The section on eating disorders particularly resonated with me. As a former sufferer myself, I tend to bypass others’ accounts for fear they might start me off again. I almost shirked this one. Yet something about the way Tandoh describes the gnawing chasm between anorexia, bulimia and binge eating, and that holy grail of nourishment, in which “you are a whole person, mind and body, body and mind, not knotted or conflicted or anxious,” snagged my attention. Even now, years of therapy and a career in food-writing later, I find such blessed harmony between meal and mind occurs but rarely. “The cruelty of eating disorders is that they strip us of one of the few certainties we have in a deeply intangible difficult world: that our bodies know what we need and our appetite will guide us there,” she writes – nailing in one fell swoop why disordered eating is so… well, so disorientating.

For me, this book was remedial: a stepwise guide to being “a human animal, feeling your way through all the goodness and badness of this world with a hungry belly”. From the broad sweep of the perspectives and subjects – eating as friends, eating as lovers, eating for depression, heartbreak and grief, eating as ethics, politics and communication – I would venture to suggest that it will be for you, too. Tandoh takes her reader by the hand; talks, coaxes and, through her simple, heartwarmingly written recipes, feeds the way through the edible minefield of clean eating, cultural appropriation, artisanal bread and industrial meat production.

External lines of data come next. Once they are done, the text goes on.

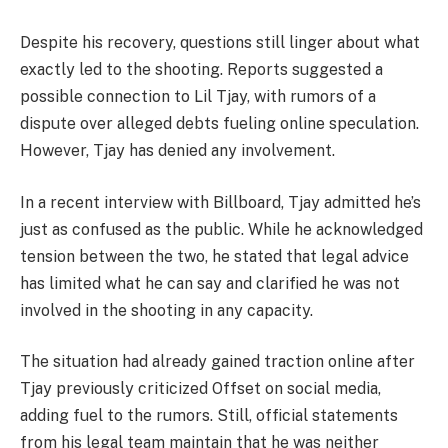
Despite his recovery, questions still linger about what
exactly led to the shooting. Reports suggested a
possible connection to
Lil Tjay
, with rumors of a
dispute over alleged debts fueling online speculation.
However, Tjay has denied any involvement.
In a recent interview with
Billboard
, Tjay admitted he’s
just as confused as the public. While he acknowledged
tension between the two, he stated that legal advice
has limited what he can say and clarified he was not
involved in the shooting in any capacity.
The situation had already gained traction online after
Tjay previously criticized Offset on social media,
adding fuel to the rumors. Still, official statements
from his legal team maintain that he was neither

Whole chapters are devoted to Cadbury’s ethically tragic arc and the pain and pleasure of supermarkets and McDonald’s. For a while I felt Tandoh was a touch too soft on these rapacious conglomerates and the environmentally devastating systems of production they perpetuate, but she more than justifies this in her final pages. “I’ve avoided telling you what to do here,” she writes, “not because I don’t have a private set of moral convictions, or even because I don’t think there are things we could all do to be a little better, but because I want you to read these authors who know all about the ins and outs of food, inform yourself, and make decisions that will help those around you.”

Tandoh suggests that changes must be made – but the onus for making them should fall on governments and corporations, not me and you. This doesn’t absolve personal responsibility from those who can afford to exercise it. But it skims off the judgement and restores food to its rightful place: a source of discovery, fuel, delight and communion. Only connect your food and your body. Eat up. It tastes good.

Clare Finney is a freelance food writer.